What the example “literature and knowledge” also shows is that methodological developments in German studies take place not least by way of a transatlantic exchange of theories and concepts—another dimension of German as a multiple discipline. In line with this, German studies in the United States has never been “Auslandsgermanistik” at least not since the 1980s, but rather a place for theoretical and methodological innovation that, on its part, has provided inspiration for German studies in German-speaking countries (for instance, deconstruction). This in particular would also be my plea with respect to the future of the discipline and the humanities: Based on the methodological expertise of the field, German should be understood and strengthened as a place where theories and methods are developed so as to open up new, interdisciplinary fields of inquiry. 

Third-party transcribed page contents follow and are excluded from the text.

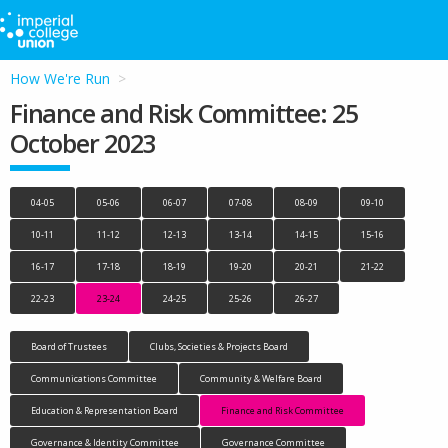
How We're Run
Finance and Risk Committee: 25
October 2023
04-05
05-06
06-07
07-08
08-09
09-10
10-11
11-12
12-13
13-14
14-15
15-16
16-17
17-18
18-19
19-20
20-21
21-22
22-23
23-24
24-25
25-26
26-27
Board of Trustees
Clubs, Societies & Projects Board
Communications Committee
Community & Welfare Board
Education & Representation Board
Finance and Risk Committee
Governance & Identity Committee
Governance Committee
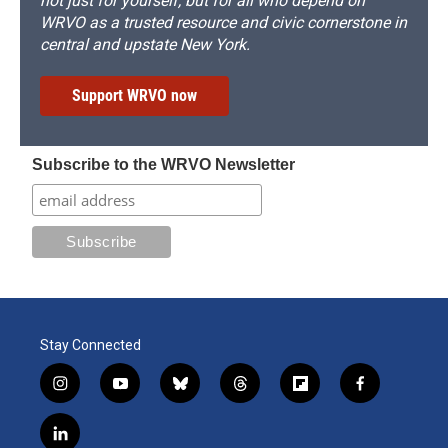
not just for yourself, but for all who depend on
WRVO as a trusted resource and civic cornerstone in
central and upstate New York.
Support WRVO now
Subscribe to the WRVO Newsletter
Stay Connected
i
y
b
t
f
f
n
o
l
h
l
a
s
u
u
r
i
c
l
t
t
e
e
p
e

I don’t want to close without expressing an institutional concern or Unbehagen: I very well remember the so-called Future Seminars, which were initiated by the Dean of Arts and Sciences at Johns Hopkins and conducted over the course of two years (2011–12). All departments were invited to “re-imagine the discipline” and draft a white paper with this focus. Now, we all know the sad story of Hopkins and what is left of the once illustrious German Department and the Humanities Center. So in “re-imagining the discipline,” I very much hope that we indeed re-imagine German studies as German studies—adamant in our commitment to the specific expertise of our discipline and its potential for the future of the humanities. We certainly don’t want to offer up the discipline on a silver plate to particular administrative ambitions that, due to considerations of economic efficiency and impact, are all too willing to abandon a field that is essential for critical thinking, the liberal arts curriculum, and the idea of a research university.